4 What are LLMs anyway?

As I mentioned before, there are terms that are used more or less interchangeably when talking about LLMs in higher education. Sometimes people refer to them as “AI” or “Artificial Intelligence.” Other times, people refer to this as “genAI” or “generative Artificial Intelligence.” Usually, these terms are made in reference to LLMs or “large language models,” which are a type of genAI, which is a type of AI.

I am not going to describe the technical aspects of LLMs here, but we will explore the big features and components of LLMs to understand better their reach and limitations, as well as to value their outputs.

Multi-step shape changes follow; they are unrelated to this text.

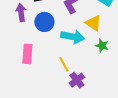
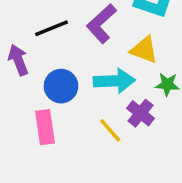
blue circle: (44, 22) -> (61, 86), moved
purple cross: (77, 80) -> (141, 113), moved

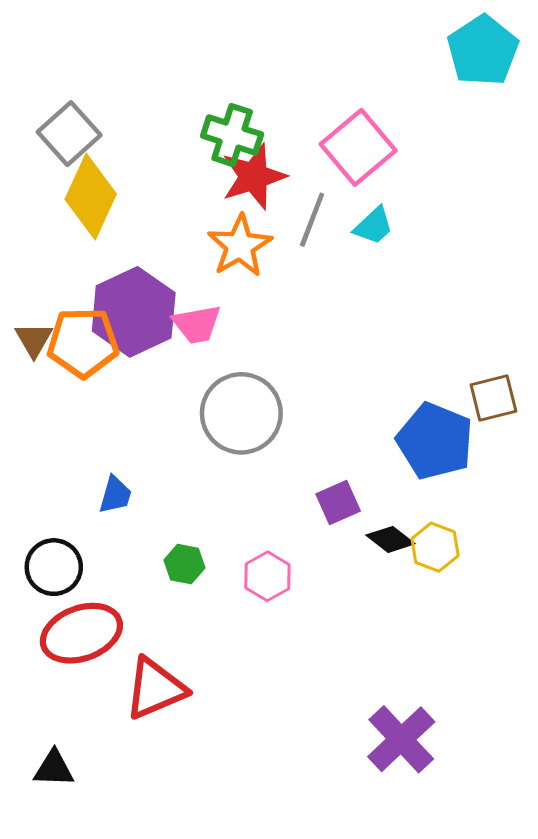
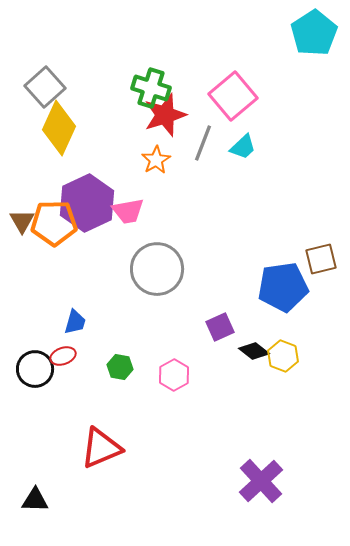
orange star: (240, 246) -> (156, 160), size x0.7
blue pentagon: (435, 441) -> (283, 287), turned -30
red ellipse: (81, 633) -> (63, 356), moved, size x0.5

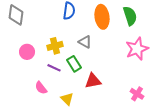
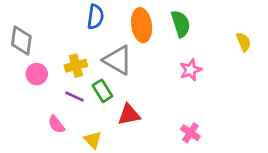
gray diamond: (16, 15) -> (21, 41), moved
gray triangle: (85, 42) -> (118, 60), size x1.6
pink star: (137, 49) -> (190, 70), size x0.7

Large Language Models specialize in generating text following a prompt. This text generation is based on a combination of mathematical -and statistical- models that are trained on data, loads and loads of data. But before diving into the moving pieces of LLMs, let’s check a predecessor of modern day LLMs.

4.1 Predictive text

We all have used auto-correct or some sort of predictive text assistance in our phones, email, or even your favorite text editor. These tools have become ubiquitous across devices and platforms.

One of the early versions of predictive text is based on a mathematical and statistical concept called Markov chains. In short, a system presents the Markov property if its current state is determined only by its previous state. in reference to text prediction, this means that suggesting the next word in a text only requires knowledge of the current (previous) word.

This property might seem very simplistic and perhaps not useful. However, it is impressive the amount of modern day technologies that is based on this simple assumption. The Markov property makes systems to be lightweight, meaning that not a lot of resources are needed in order to implement them.

Roughly speaking, Markov chains describe systems that have a finite number of possible states. These systems transition from one state to another in each time step. It is allowed to stay in the current state. The transitions occur according to certain probabilities. Much of the practical work focuses on accurately describing and computing these probabilities.

For example, for our simple predictive text model, the system described is a text (essay, sms, email, etc.) as a sequence of words. Our Markov chain aims to describe the transition from one word to the next one. For this, we need to know the probability of going from one specific word to the next one. If in my text there is the word “I,” there is a high probability that the next word is “am” and a low probability that the next word would be “I” again.

Coming up with these probabilities can be challenging and not standard. Akin to different chefs having different recipes for the same plate, different implementations of Markov chains might compute or estimate probabilities in different ways.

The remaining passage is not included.